Il nous semble que chacun peut se faire une opinion à partir de tout ceci en comparant le processus en cours avec les suggestions des techniciens. Néanmoins, nous faisons remarquer que :-

- si les députés à l’Assemblée nationale ont fini par s’accorder sur la nécessité de corriger le fichier électoral et ont engagé des discussions dans ce cadre, le dialogue amorcé a, par la suite, pris du plomb dans l’aile ;

- en fait de parité dans les organes mis en place, on note plutôt l’emprise de fait d’un camp politique sur le processus. Curieusement, ce camp est le même que celui qui a conduit le processus initial dans l’impasse. C’est à peine si les individus qui le composent ne sont pas exactement les mêmes ;

- si le chronogramme indicatif du Cos/Lépi retenu lors du séminaire d’Agoué paraît exhaustif, réaliste et réalisable au regard du cadre légal établi, il est à déplorer l’impasse totale faite sur la première partie de l’audit participatif tel que les experts l’ont préconisé (procéder à l’examen des fichiers, réaliser l’examen de l’adéquation technologique, s’assurer de la qualité du dédoublonnage, veiller à la mise en place d’un workflow manager qui facilite les imports-exports des données d’une base à une autre, organiser la traçabilité des opérations effectuées dans la base (première inscription, modification, nouvelle inscription, …) et le mutisme observé sur la question des personnes recensées sans pièce d’état civil lors du processus du Réna (personnes estimées à plus de 2, 2 millions par la mission d’évaluation de l’Organisation internationale, Oif) ;

- ce dernier constat devient fortement inquiétant au regard de la recommandation de l’atelier du Cos/Lépi à Agoué de convertir les cartes d’électeur en carte d’identité. Une telle décision paraît dépasser la seule compétence d’un organe comme le Cos/Lépi et devrait, semble-t-il, faire l’objet de plus larges études et concertations. Car, il s’agit là de la nationalité béninoise et nul n’ignore le drame vécu par un pays frère en raison du mauvais règlement de la question de la nationalité ;

- le Cos/Lépi peine à réunir les fonds (13,5 milliards de francs cfa) qu’il estime nécessaires à l’accomplissement de sa mission. Il faut dire que, autant cette somme nous paraît a priori pharamineuse au vu de la mission en question, autant nous n’osons pas aller loin dans l’appréciation vu que le détail du budget n’a pas été rendu disponible.

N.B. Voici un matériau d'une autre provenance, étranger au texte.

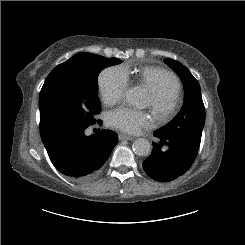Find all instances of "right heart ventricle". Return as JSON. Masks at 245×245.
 Wrapping results in <instances>:
<instances>
[{
  "label": "right heart ventricle",
  "mask_w": 245,
  "mask_h": 245,
  "mask_svg": "<svg viewBox=\"0 0 245 245\" xmlns=\"http://www.w3.org/2000/svg\"><path fill=\"white\" fill-rule=\"evenodd\" d=\"M127 78H130V71L124 68ZM172 75V77H170ZM136 79L148 90L156 89L164 84H170L179 94L180 83L178 79L165 69L156 66H148L139 70Z\"/></svg>",
  "instance_id": "right-heart-ventricle-1"
}]
</instances>
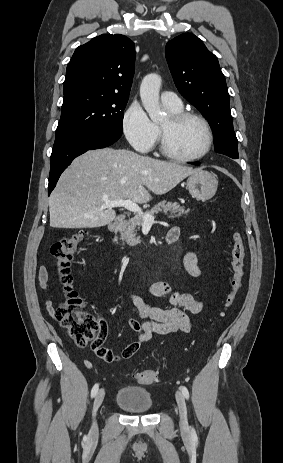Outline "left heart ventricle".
<instances>
[{"instance_id":"b2bd125f","label":"left heart ventricle","mask_w":283,"mask_h":463,"mask_svg":"<svg viewBox=\"0 0 283 463\" xmlns=\"http://www.w3.org/2000/svg\"><path fill=\"white\" fill-rule=\"evenodd\" d=\"M166 132L168 145L172 151L181 156L200 154L207 142L203 125L195 119H188L179 125H172L169 117L160 122Z\"/></svg>"}]
</instances>
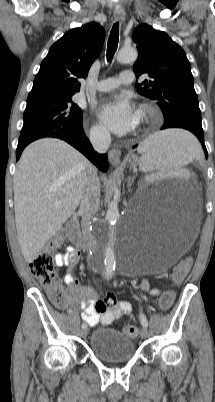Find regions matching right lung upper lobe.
Wrapping results in <instances>:
<instances>
[{"instance_id":"right-lung-upper-lobe-1","label":"right lung upper lobe","mask_w":215,"mask_h":402,"mask_svg":"<svg viewBox=\"0 0 215 402\" xmlns=\"http://www.w3.org/2000/svg\"><path fill=\"white\" fill-rule=\"evenodd\" d=\"M105 33L97 23L74 28L54 43L36 75L29 96L57 93L75 94L79 78H85L99 54Z\"/></svg>"}]
</instances>
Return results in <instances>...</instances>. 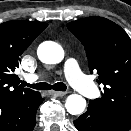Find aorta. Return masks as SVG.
<instances>
[{"label": "aorta", "mask_w": 131, "mask_h": 131, "mask_svg": "<svg viewBox=\"0 0 131 131\" xmlns=\"http://www.w3.org/2000/svg\"><path fill=\"white\" fill-rule=\"evenodd\" d=\"M37 54L40 61L47 64H57L64 57L62 47L51 41L43 42L38 47ZM65 107L69 114L79 115L86 107V100L80 95L72 94L67 97Z\"/></svg>", "instance_id": "1"}]
</instances>
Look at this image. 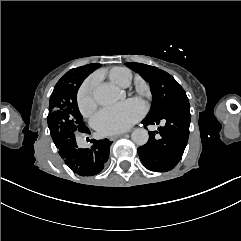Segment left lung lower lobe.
Returning <instances> with one entry per match:
<instances>
[{
    "instance_id": "0a47b994",
    "label": "left lung lower lobe",
    "mask_w": 241,
    "mask_h": 241,
    "mask_svg": "<svg viewBox=\"0 0 241 241\" xmlns=\"http://www.w3.org/2000/svg\"><path fill=\"white\" fill-rule=\"evenodd\" d=\"M190 119L188 100L178 102L160 115L144 118L145 128L165 121V125L158 128L160 137L155 138V132H149L148 142L138 148L140 160L147 169L166 172L178 164L187 145Z\"/></svg>"
}]
</instances>
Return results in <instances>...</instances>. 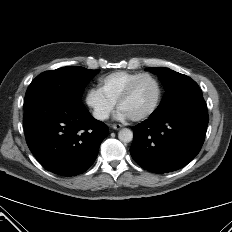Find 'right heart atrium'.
Segmentation results:
<instances>
[{
  "instance_id": "d8ad5b80",
  "label": "right heart atrium",
  "mask_w": 232,
  "mask_h": 232,
  "mask_svg": "<svg viewBox=\"0 0 232 232\" xmlns=\"http://www.w3.org/2000/svg\"><path fill=\"white\" fill-rule=\"evenodd\" d=\"M85 103L92 116L98 121H106L112 114L115 104L110 102L102 92L95 87H91L85 94Z\"/></svg>"
}]
</instances>
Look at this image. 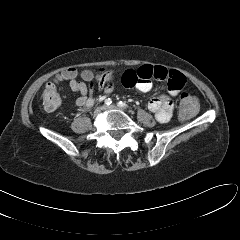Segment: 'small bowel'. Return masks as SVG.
<instances>
[{"label": "small bowel", "mask_w": 240, "mask_h": 240, "mask_svg": "<svg viewBox=\"0 0 240 240\" xmlns=\"http://www.w3.org/2000/svg\"><path fill=\"white\" fill-rule=\"evenodd\" d=\"M83 81H79L75 76L69 78V86L73 92L79 94L76 105L80 108L90 106L93 100L94 81L99 85V90L103 94L113 91L115 84V74L109 70L84 71ZM152 79L165 81L169 96L157 94L147 103V108L155 118L162 123L168 122L174 114V106L170 96H176L186 83L185 76L176 70H168L163 66H141L138 69H128L121 77V82L125 87L135 88L141 93H147L152 89Z\"/></svg>", "instance_id": "1"}]
</instances>
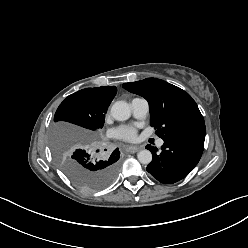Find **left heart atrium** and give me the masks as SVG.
<instances>
[{"label":"left heart atrium","mask_w":248,"mask_h":248,"mask_svg":"<svg viewBox=\"0 0 248 248\" xmlns=\"http://www.w3.org/2000/svg\"><path fill=\"white\" fill-rule=\"evenodd\" d=\"M115 135L126 141H132L136 137V127L131 125H123L115 129Z\"/></svg>","instance_id":"obj_1"}]
</instances>
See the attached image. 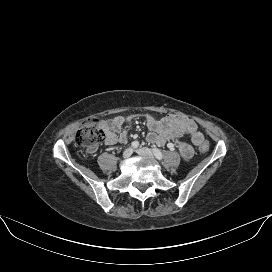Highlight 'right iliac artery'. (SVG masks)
Wrapping results in <instances>:
<instances>
[{
	"label": "right iliac artery",
	"mask_w": 272,
	"mask_h": 272,
	"mask_svg": "<svg viewBox=\"0 0 272 272\" xmlns=\"http://www.w3.org/2000/svg\"><path fill=\"white\" fill-rule=\"evenodd\" d=\"M138 146H139V142L138 141H133L131 143V147L134 148V149H136Z\"/></svg>",
	"instance_id": "82829eb1"
}]
</instances>
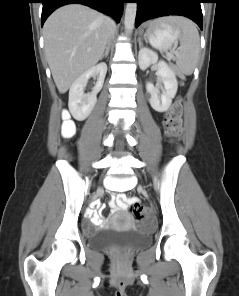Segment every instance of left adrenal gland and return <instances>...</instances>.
I'll list each match as a JSON object with an SVG mask.
<instances>
[{
    "label": "left adrenal gland",
    "instance_id": "obj_1",
    "mask_svg": "<svg viewBox=\"0 0 239 296\" xmlns=\"http://www.w3.org/2000/svg\"><path fill=\"white\" fill-rule=\"evenodd\" d=\"M138 42H139V47H141L142 45L141 37L138 38Z\"/></svg>",
    "mask_w": 239,
    "mask_h": 296
}]
</instances>
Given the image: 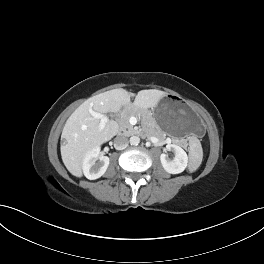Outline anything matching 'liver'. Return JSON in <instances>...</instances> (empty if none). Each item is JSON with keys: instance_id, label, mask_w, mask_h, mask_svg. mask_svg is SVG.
Listing matches in <instances>:
<instances>
[{"instance_id": "6515ba94", "label": "liver", "mask_w": 264, "mask_h": 264, "mask_svg": "<svg viewBox=\"0 0 264 264\" xmlns=\"http://www.w3.org/2000/svg\"><path fill=\"white\" fill-rule=\"evenodd\" d=\"M165 95L160 90H141L132 106L138 109L153 108ZM132 96L134 94L125 89H113L89 98L71 114L62 131L64 142L60 150L62 161L72 175L81 177L87 152L109 141L118 132L119 127L114 120H108L104 129L100 130V119L93 118L90 112H119L122 106H130Z\"/></svg>"}]
</instances>
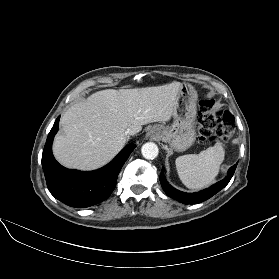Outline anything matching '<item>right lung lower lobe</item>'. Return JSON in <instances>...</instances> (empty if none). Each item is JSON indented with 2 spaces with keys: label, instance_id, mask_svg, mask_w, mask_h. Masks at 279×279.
Returning a JSON list of instances; mask_svg holds the SVG:
<instances>
[{
  "label": "right lung lower lobe",
  "instance_id": "right-lung-lower-lobe-1",
  "mask_svg": "<svg viewBox=\"0 0 279 279\" xmlns=\"http://www.w3.org/2000/svg\"><path fill=\"white\" fill-rule=\"evenodd\" d=\"M58 117L48 134L42 154V167L51 194L68 206L85 208L106 200L116 186L118 174L136 147L129 144L107 166L82 172L61 166L52 154V142L58 131Z\"/></svg>",
  "mask_w": 279,
  "mask_h": 279
}]
</instances>
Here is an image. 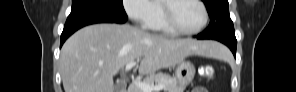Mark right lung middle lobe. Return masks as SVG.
<instances>
[{
	"instance_id": "obj_1",
	"label": "right lung middle lobe",
	"mask_w": 296,
	"mask_h": 92,
	"mask_svg": "<svg viewBox=\"0 0 296 92\" xmlns=\"http://www.w3.org/2000/svg\"><path fill=\"white\" fill-rule=\"evenodd\" d=\"M100 10L127 18L122 0H72V11Z\"/></svg>"
}]
</instances>
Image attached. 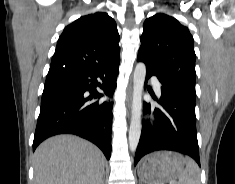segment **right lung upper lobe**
<instances>
[{
	"mask_svg": "<svg viewBox=\"0 0 235 184\" xmlns=\"http://www.w3.org/2000/svg\"><path fill=\"white\" fill-rule=\"evenodd\" d=\"M119 40L116 23L107 13L83 16L64 29L49 70L96 71L119 64Z\"/></svg>",
	"mask_w": 235,
	"mask_h": 184,
	"instance_id": "1",
	"label": "right lung upper lobe"
}]
</instances>
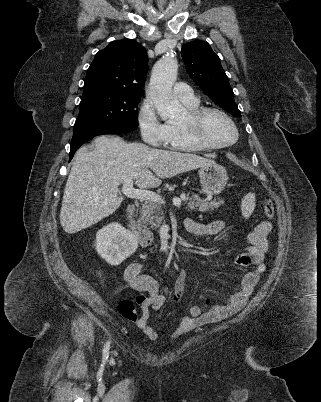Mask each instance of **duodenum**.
Masks as SVG:
<instances>
[{"instance_id": "410a0bca", "label": "duodenum", "mask_w": 321, "mask_h": 402, "mask_svg": "<svg viewBox=\"0 0 321 402\" xmlns=\"http://www.w3.org/2000/svg\"><path fill=\"white\" fill-rule=\"evenodd\" d=\"M125 220L128 229L136 236L142 247H149L154 244V235L145 226L136 221L134 217V207L132 205L126 210Z\"/></svg>"}]
</instances>
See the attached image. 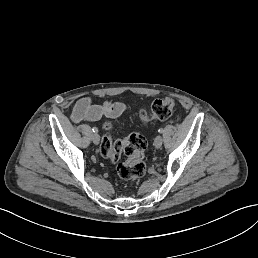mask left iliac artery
Instances as JSON below:
<instances>
[{"mask_svg": "<svg viewBox=\"0 0 258 258\" xmlns=\"http://www.w3.org/2000/svg\"><path fill=\"white\" fill-rule=\"evenodd\" d=\"M163 131H164L163 128H159L158 130L159 133H163Z\"/></svg>", "mask_w": 258, "mask_h": 258, "instance_id": "1", "label": "left iliac artery"}]
</instances>
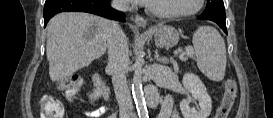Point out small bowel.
Listing matches in <instances>:
<instances>
[{
    "mask_svg": "<svg viewBox=\"0 0 273 118\" xmlns=\"http://www.w3.org/2000/svg\"><path fill=\"white\" fill-rule=\"evenodd\" d=\"M105 109L100 108L87 113L90 117L100 116ZM159 118H178V114L175 112L173 108V100L170 96H166L163 104L161 106V110L159 113Z\"/></svg>",
    "mask_w": 273,
    "mask_h": 118,
    "instance_id": "1",
    "label": "small bowel"
}]
</instances>
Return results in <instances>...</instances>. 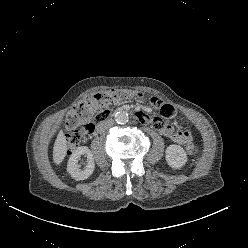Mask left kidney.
<instances>
[{
  "instance_id": "obj_1",
  "label": "left kidney",
  "mask_w": 248,
  "mask_h": 248,
  "mask_svg": "<svg viewBox=\"0 0 248 248\" xmlns=\"http://www.w3.org/2000/svg\"><path fill=\"white\" fill-rule=\"evenodd\" d=\"M166 161L172 168H181L187 162V154L185 150L179 145H169L166 148Z\"/></svg>"
}]
</instances>
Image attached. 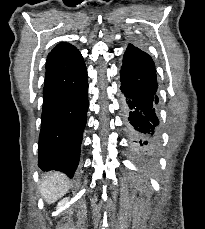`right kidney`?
I'll return each instance as SVG.
<instances>
[{
    "label": "right kidney",
    "mask_w": 205,
    "mask_h": 229,
    "mask_svg": "<svg viewBox=\"0 0 205 229\" xmlns=\"http://www.w3.org/2000/svg\"><path fill=\"white\" fill-rule=\"evenodd\" d=\"M67 202H68V199L67 198L66 199H63L62 201H60L58 203V205H57V209L58 210L63 209L65 207V205L67 204Z\"/></svg>",
    "instance_id": "right-kidney-1"
}]
</instances>
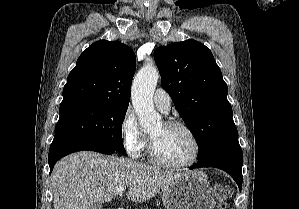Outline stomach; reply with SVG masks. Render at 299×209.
<instances>
[{
    "instance_id": "stomach-1",
    "label": "stomach",
    "mask_w": 299,
    "mask_h": 209,
    "mask_svg": "<svg viewBox=\"0 0 299 209\" xmlns=\"http://www.w3.org/2000/svg\"><path fill=\"white\" fill-rule=\"evenodd\" d=\"M163 204L166 209H214L213 189L207 176L192 172L163 189Z\"/></svg>"
}]
</instances>
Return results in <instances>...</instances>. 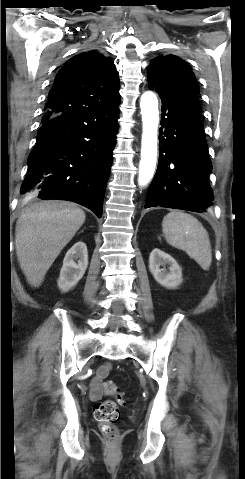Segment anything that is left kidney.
Returning a JSON list of instances; mask_svg holds the SVG:
<instances>
[{
    "mask_svg": "<svg viewBox=\"0 0 245 479\" xmlns=\"http://www.w3.org/2000/svg\"><path fill=\"white\" fill-rule=\"evenodd\" d=\"M166 265H169V270H166ZM149 270L154 279L166 288H177L183 281L182 269L176 260L158 248L150 253Z\"/></svg>",
    "mask_w": 245,
    "mask_h": 479,
    "instance_id": "1",
    "label": "left kidney"
}]
</instances>
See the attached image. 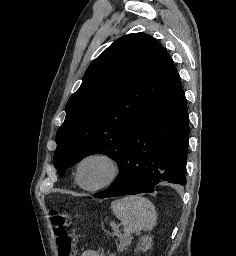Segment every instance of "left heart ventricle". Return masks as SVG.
I'll list each match as a JSON object with an SVG mask.
<instances>
[{"mask_svg": "<svg viewBox=\"0 0 236 256\" xmlns=\"http://www.w3.org/2000/svg\"><path fill=\"white\" fill-rule=\"evenodd\" d=\"M111 172V165L105 159L91 158L81 167V180L86 186H95L104 182Z\"/></svg>", "mask_w": 236, "mask_h": 256, "instance_id": "left-heart-ventricle-1", "label": "left heart ventricle"}]
</instances>
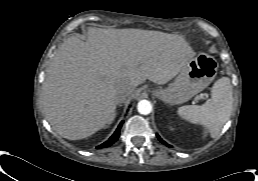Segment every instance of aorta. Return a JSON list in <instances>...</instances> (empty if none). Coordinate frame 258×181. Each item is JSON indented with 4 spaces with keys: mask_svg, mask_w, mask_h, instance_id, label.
<instances>
[{
    "mask_svg": "<svg viewBox=\"0 0 258 181\" xmlns=\"http://www.w3.org/2000/svg\"><path fill=\"white\" fill-rule=\"evenodd\" d=\"M137 110L142 115H148L152 111V105L148 100H141L138 102Z\"/></svg>",
    "mask_w": 258,
    "mask_h": 181,
    "instance_id": "aorta-1",
    "label": "aorta"
}]
</instances>
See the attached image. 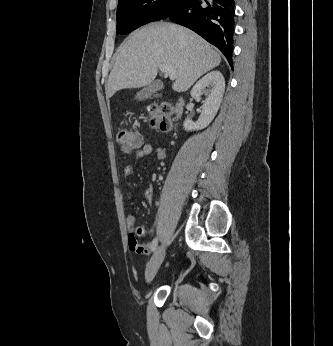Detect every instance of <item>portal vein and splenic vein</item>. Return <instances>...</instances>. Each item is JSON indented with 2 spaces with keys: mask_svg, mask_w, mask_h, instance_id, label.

Au total, le politique a refusé encore une fois de jouer franchement sa partition, aidé en cela par certains technocrates qui ont du mal à se départir de leurs convictions politiques sur des questions où ils devraient rester totalement neutres et professionnels.

Au regard de tout ce qui précède, nous ne pouvons nous empêcher d’exprimer de sérieux doutes sur l’aboutissement positif du processus de correction en cours.

Pour cela, nous suggérons fortement que les politiques aient le courage de se rasseoir tous autour d’une table pour, avec l’éclairage des technocrates, examiner objectivement et froidement la seule alternative qui vaille et appliquer honnêtement la décision qu’ils prendront : soit ils font confiance aux technocrates et prennent en compte leurs suggestions avec tout ce qu’elles comportent comme contraintes, soit ils remisent la « Lépi » de 2011 au placard et optent pour la confection d’une autre liste.

Autrement, il semble bien qu’on n’est pas bientôt sorti de l’auberge.